Tuesday, April 3, 2018

Louisiana's racist origin for non-unanimous criminal verdicts

Louisiana's unique law that allows a jury to send a person to prison for life without the consent of all 12 jurors did not happen by accident, reports the New Orleans Advocate.
The drafters of the state constitution Louisiana adopted in 1898 said they aimed to “perpetuate the supremacy of the Anglo-Saxon race in Louisiana,” primarily by scrubbing from the rolls nearly all of the roughly 130,000 black people then registered to vote.
But delegates knew they couldn’t simply ban black people from the voting booth or jury service without running afoul of the 14th and 15th amendments. The U.S. Supreme Court had explicitly said so. Instead, the jury laws those delegates drew up allowed for convictions with only nine of 12 jurors agreeing, meaning that if one, two or even three black people made it onto a jury, their votes wouldn’t matter.
These days, 10 votes are required for conviction instead of the original nine, and today’s defenders of split verdicts say Louisiana’s law now stands not for racism but for efficiency, by limiting hung juries and potential retrials.
But the effects are the same, according to an exhaustive, first-of-its-kind analysis by The Advocate.
The Advocate reviewed about 3,000 felony trials over six years, turning up 993 convictions rendered by 12-member Louisiana juries in which the newspaper was able to document the jury votes.
The remainder included trials ending in hung juries, those halted by last-minute plea deals, lesser felony trials with six-member juries and many others with scant records.
Although the majority-verdict law disadvantages all defendants, the newspaper’s review found that its effects on black people accused of crimes are especially profound.

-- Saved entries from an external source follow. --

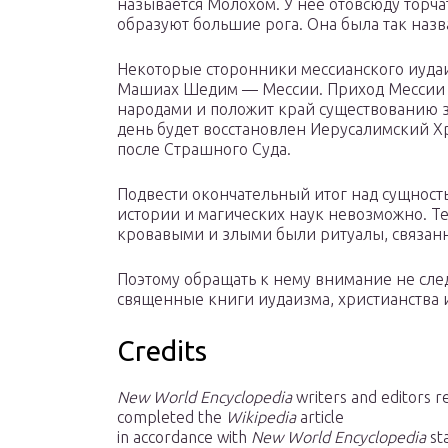
называется Молохом. У нее отовсюду торча
образуют большие рога. Она была так назва
Некоторые сторонники мессианского иудаи
Машиах Шедим — Мессии. Приход Мессии 
народами и положит край существованию зла
день будет восстановлен Иерусалимский Хр
после Страшного Суда.
Подвести окончательный итог над сущность
истории и магических наук невозможно. Те
кровавыми и злыми были ритуалы, связанн
Поэтому обращать к нему внимание не след
священные книги иудаизма, христианства 
Credits
New World Encyclopedia
writers and editors 
completed the
Wikipedia
article
in accordance with
New World Encyclopedia
st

It acts as a capstone to a trial system that becomes more tilted against black defendants at each stage: when jurors are summoned, when they’re picked for juries, and in deliberation rooms where voices of dissent can be ignored.
Black people make up roughly one-third of the population in Louisiana, but they comprise two-thirds of state prisoners and three-fourths of inmates serving life without parole. Louisiana, America’s incarceration capital, also leads the nation by far in these life sentences, nearly all of them the result of jury verdicts.

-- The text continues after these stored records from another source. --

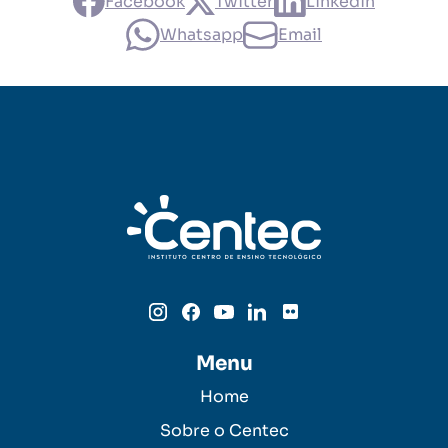
Facebook
Twitter
Linkedin
Whatsapp
Email
Menu
Home
Sobre o Centec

The newspaper’s analysis found that 40 percent of trial convictions came over the objections of one or two holdouts. When the defendant was black, the proportion went up to 43 percent, versus 33 percent for white defendants. In three-quarters of the 993 cases in the newspaper's database, the defendant was black.
In many cases, black defendants are not being judged by juries “of their peers” — at least not racially speaking. The newspaper scrutinized what happened to nearly 41,000 prospective jurors who reported for duty in felony trials in nine of the state’s 10 busiest courthouses and found that these jury pools were whiter than their communities, and the juries picked from them were whiter still.

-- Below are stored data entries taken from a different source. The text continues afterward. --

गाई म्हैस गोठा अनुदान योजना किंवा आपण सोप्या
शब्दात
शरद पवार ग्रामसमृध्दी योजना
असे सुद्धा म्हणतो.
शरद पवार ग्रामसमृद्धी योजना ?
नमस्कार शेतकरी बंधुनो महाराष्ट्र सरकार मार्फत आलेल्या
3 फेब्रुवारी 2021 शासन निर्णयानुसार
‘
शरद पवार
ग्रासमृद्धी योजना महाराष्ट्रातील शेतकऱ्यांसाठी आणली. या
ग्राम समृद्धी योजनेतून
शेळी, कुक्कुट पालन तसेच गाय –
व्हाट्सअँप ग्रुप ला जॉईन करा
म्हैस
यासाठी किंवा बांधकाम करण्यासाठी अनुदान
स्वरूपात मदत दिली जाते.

The average jury in East Baton Rouge Parish, for instance, has nearly two fewer black people than it would if the panel reflected the population. In St. Tammany Parish, juries have about half as many black members as the parish's population.
Oregon, the only other state to allow split verdicts in felony cases, demands unanimity when the charge is murder.
If that 10-2 scenario arose in any of the other 49 states, the judge likely would order the jurors to keep working until one side swayed the other to reach unanimity — or until the deadlock was too hopeless to break. Then, the judge would declare a hung jury and a mistrial.
Yet another possible outcome would be a compromise, with the jurors settling on a verdict of manslaughter rather than murder.
It’s hard to predict which way the chips would fall, even for some dissenting jurors themselves.